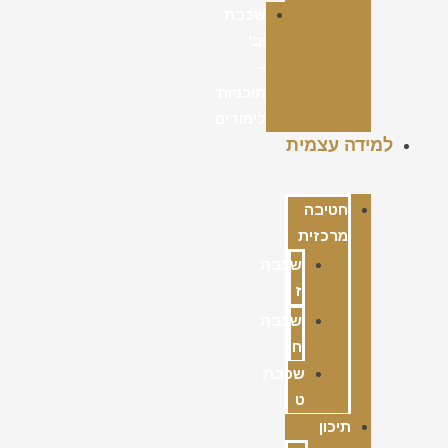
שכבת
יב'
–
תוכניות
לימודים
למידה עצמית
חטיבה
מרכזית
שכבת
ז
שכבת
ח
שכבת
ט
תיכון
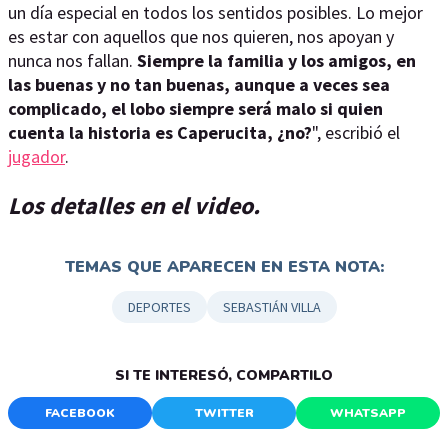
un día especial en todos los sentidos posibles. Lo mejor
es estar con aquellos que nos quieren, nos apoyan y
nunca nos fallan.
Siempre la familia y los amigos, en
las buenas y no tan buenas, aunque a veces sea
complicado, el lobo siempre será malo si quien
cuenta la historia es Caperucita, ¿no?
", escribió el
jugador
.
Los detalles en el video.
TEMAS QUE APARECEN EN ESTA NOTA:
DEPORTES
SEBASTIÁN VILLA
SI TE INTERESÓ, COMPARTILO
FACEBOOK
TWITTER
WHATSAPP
______________________________
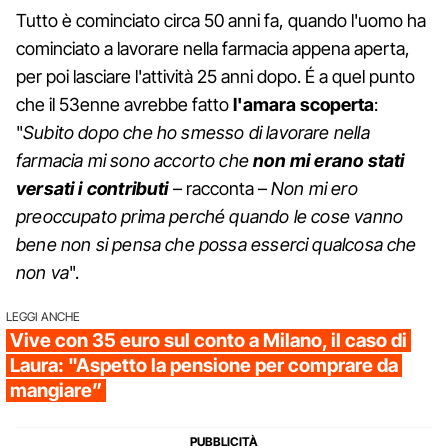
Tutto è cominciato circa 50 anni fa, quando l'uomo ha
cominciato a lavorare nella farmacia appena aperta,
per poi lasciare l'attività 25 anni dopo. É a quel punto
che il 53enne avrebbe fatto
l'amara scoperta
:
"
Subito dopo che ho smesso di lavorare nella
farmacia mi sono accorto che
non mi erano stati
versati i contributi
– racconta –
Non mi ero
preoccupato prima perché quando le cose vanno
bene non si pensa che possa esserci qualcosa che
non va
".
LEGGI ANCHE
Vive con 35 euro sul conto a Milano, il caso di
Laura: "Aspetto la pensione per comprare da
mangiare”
______________________________
• **Exercise details**:
A single number is the whole answer: the count of lines above that hold "lavorare".

• **Problem solution**:
2